Pride of family and pride of wealth put me as far off from her in my lady’s eyes as if I had been some domesticated creature of another kind. But they could not put me farther from her than I put myself when I set my merits against hers. More than that. They could not put me, by millions of fathoms, half so low beneath her as I put myself when in imagination I took advantage of her noble trustfulness, took the fortune that I knew she must possess in her own right, and left her to find herself, in the zenith of her beauty and genius, bound to poor rusty, plodding me.
No! Worldliness should not enter here at any cost. If I had tried to keep it out of other ground, how much harder was I bound to try to keep it out from this sacred place!
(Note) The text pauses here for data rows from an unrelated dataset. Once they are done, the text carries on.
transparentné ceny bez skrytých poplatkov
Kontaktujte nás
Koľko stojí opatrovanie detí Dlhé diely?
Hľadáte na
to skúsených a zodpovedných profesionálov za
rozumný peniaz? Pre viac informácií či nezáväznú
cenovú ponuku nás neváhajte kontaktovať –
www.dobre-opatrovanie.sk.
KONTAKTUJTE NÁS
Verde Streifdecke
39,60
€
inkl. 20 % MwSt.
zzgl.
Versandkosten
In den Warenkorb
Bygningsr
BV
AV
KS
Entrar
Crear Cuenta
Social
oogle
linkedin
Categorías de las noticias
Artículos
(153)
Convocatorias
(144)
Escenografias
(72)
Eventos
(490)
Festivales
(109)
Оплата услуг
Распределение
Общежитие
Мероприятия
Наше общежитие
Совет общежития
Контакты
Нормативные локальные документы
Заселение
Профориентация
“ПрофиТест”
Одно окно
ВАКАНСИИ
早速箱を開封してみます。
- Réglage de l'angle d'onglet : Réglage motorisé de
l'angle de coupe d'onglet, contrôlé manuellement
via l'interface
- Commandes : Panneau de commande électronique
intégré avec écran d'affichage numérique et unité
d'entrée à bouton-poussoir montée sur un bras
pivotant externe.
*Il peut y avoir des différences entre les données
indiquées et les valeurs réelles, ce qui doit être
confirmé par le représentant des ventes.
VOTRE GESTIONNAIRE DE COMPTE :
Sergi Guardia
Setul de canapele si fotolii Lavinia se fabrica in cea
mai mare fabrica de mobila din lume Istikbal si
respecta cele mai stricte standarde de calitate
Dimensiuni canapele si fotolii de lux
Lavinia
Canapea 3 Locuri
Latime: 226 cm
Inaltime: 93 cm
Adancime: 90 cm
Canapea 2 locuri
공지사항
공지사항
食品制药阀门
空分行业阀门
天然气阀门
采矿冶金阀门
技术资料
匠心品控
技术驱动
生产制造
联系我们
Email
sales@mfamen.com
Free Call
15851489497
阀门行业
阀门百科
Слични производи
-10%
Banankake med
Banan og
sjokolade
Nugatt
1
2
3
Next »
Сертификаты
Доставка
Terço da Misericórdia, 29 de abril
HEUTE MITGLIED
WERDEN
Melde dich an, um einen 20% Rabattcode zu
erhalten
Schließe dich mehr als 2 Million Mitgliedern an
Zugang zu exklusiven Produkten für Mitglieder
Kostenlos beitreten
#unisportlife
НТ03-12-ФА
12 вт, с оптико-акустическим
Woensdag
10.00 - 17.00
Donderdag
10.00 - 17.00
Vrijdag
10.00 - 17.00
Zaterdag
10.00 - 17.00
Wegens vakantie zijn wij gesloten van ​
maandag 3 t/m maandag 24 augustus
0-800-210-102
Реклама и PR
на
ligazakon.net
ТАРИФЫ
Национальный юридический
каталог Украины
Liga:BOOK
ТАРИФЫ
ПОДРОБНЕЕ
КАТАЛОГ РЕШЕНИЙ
But there was something daring in her broad, generous character, that demanded at so delicate a crisis to be delicately and patiently addressed. And many and many a bitter night (O, I found I could cry for reasons not purely physical, at this pass of my life!) I took my course.
My lady had, in our first interview, unconsciously overstated the accommodation of my pretty house. There was room in it for only one pupil. He was a young gentleman near coming of age, very well connected, but what is called a poor relation. His parents were dead. The charges of his living and reading with me were defrayed by an uncle; and he and I were to do our utmost together for three years towards qualifying him to make his way. At this time he had entered into his second year with me. He was well-looking, clever, energetic, enthusiastic; bold; in the best sense of the term, a thorough young Anglo-Saxon.
I resolved to bring these two together.
NINTH CHAPTER
Said I, one night, when I had conquered myself, ‘Mr. Granville,’ – Mr. Granville Wharton his name was, – ‘I doubt if you have ever yet so much as seen Miss Fareway.’
‘Well, sir,’ returned he, laughing, ‘you see her so much yourself, that you hardly leave another fellow a chance of seeing her.’